Ingrid Dessert flew into Dublin this morning with her two sons Theo (8) and Louis (4).
She is visiting her parents in Tipperary and will spend a week here before she flies back to Paris and the two boys spend the month with their grandparents.
“I came today because the flights opened up in this direction. My mother was supposed to be coming over to me but as she is over 70 she is cocooning at home so basically I didn’t want her taking the plane so we took it instead,” she explained.

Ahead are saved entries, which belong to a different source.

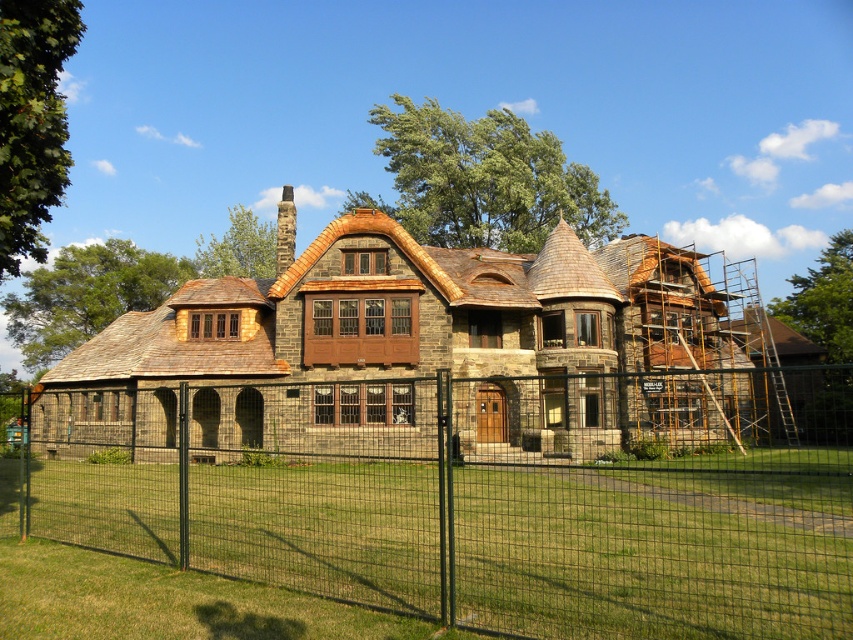 Question: Which point is closer to the camera?

Choices:
 (A) stone house at center
 (B) green wire mesh fence at center

Answer: (B)

Question: Does green wire mesh fence at center have a lesser width compared to stone house at center?

Choices:
 (A) no
 (B) yes

Answer: (A)

Question: Is green wire mesh fence at center further to the viewer compared to stone house at center?

Choices:
 (A) yes
 (B) no

Answer: (B)

Question: From the image, what is the correct spatial relationship of green wire mesh fence at center in relation to stone house at center?

Choices:
 (A) below
 (B) above

Answer: (A) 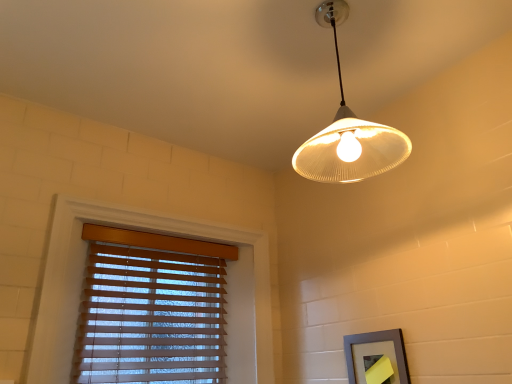 Question: In terms of width, does wooden blinds at lower left look wider or thinner when compared to gray matte picture frame at lower right?

Choices:
 (A) thin
 (B) wide

Answer: (B)

Question: From a real-world perspective, relative to gray matte picture frame at lower right, is wooden blinds at lower left vertically above or below?

Choices:
 (A) above
 (B) below

Answer: (A)

Question: Which is nearer to the wooden blinds at lower left?

Choices:
 (A) white ribbed glass lampshade at upper center
 (B) gray matte picture frame at lower right

Answer: (B)

Question: Which of these objects is positioned closest to the gray matte picture frame at lower right?

Choices:
 (A) white ribbed glass lampshade at upper center
 (B) wooden blinds at lower left

Answer: (A)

“It was good. Everything was in place that could have been done. There was a lot of hand sanitiser and distance, and everyone was wearing masks in the airport in Paris and it’s the same here, and there were only 20 people on the plane, so it was fine,” she added.
Speaking about the health advice recommending people do not fly versus the possibility of losing money if a person cancels their flights, Ingrid said it’s a “sticky decision”.
“Obviously you don’t want to be taking unnecessary risks. I can understand how Mr Holohan was talking about people not going abroad in case they pick it up while they’re there. I don’t think the travel itself is a big problem,” she said.
“I think the plane journey and the plane and airport experience is up to safety measures. After that its a case of if you’re going to be careful when you’re there at your destination because if you’re on your holidays you’re maybe going to be a bit more lackadaisical about safety measures, and it depends where you’re going to be and if where you are is going to be very strict or not. It’s a sticky situation,” Ingrid added.
The lack of clear direction from the Government on foreign travel has been criticised by the Consumer Association, who said Irish holidaymakers have been left in “a no-man’s land” and had their rights “trampled on” because they would have to forfeit thousands of euro if they cancelled flights while at the same time risking their health and the health of others by traveling.
And while that debate continued, Dublin Airport saw a lift in numbers early this morning.
“There has been an increase in flights today. Ryanair have significantly increased their number of flights and we have seen an increase in passenger numbers on that basis, but the numbers traveling are still very very low,” said Paul O’Kane, chief communications officer with DAA, the company who operate the airport.
“If you look at this year as a whole we are expecting about nine million passengers between Dublin and Cork airports. Last year we would have had 35.5m passengers,” he explained.
Decisions in relation to travel policies are a matter for Government. The Government sets the policy and indicated last week that it was looking at the notion of air bridges and air corridors and we await the Government decision on that,” he added.
“For our part what we have done is moved to make the journey as safe as possible for all of our customers, so you will see around our campus we have more than 960 hand sanitising units, we have about 10,000 pieces of signage for social distance, and we have more than 620 plexiglass screens at close-contact points. So we have worked to transform the passenger journey to protect our customers,” Mr O’Kane said.
He added that the DAA is losing around €1m a day at Dublin and Cork airports and in its overseas business because of the Covid lockdown.
“It’s had a huge impact. Aviation supports about 140,000 jobs in the Irish economy. It supports tourism right across the economy,” he said.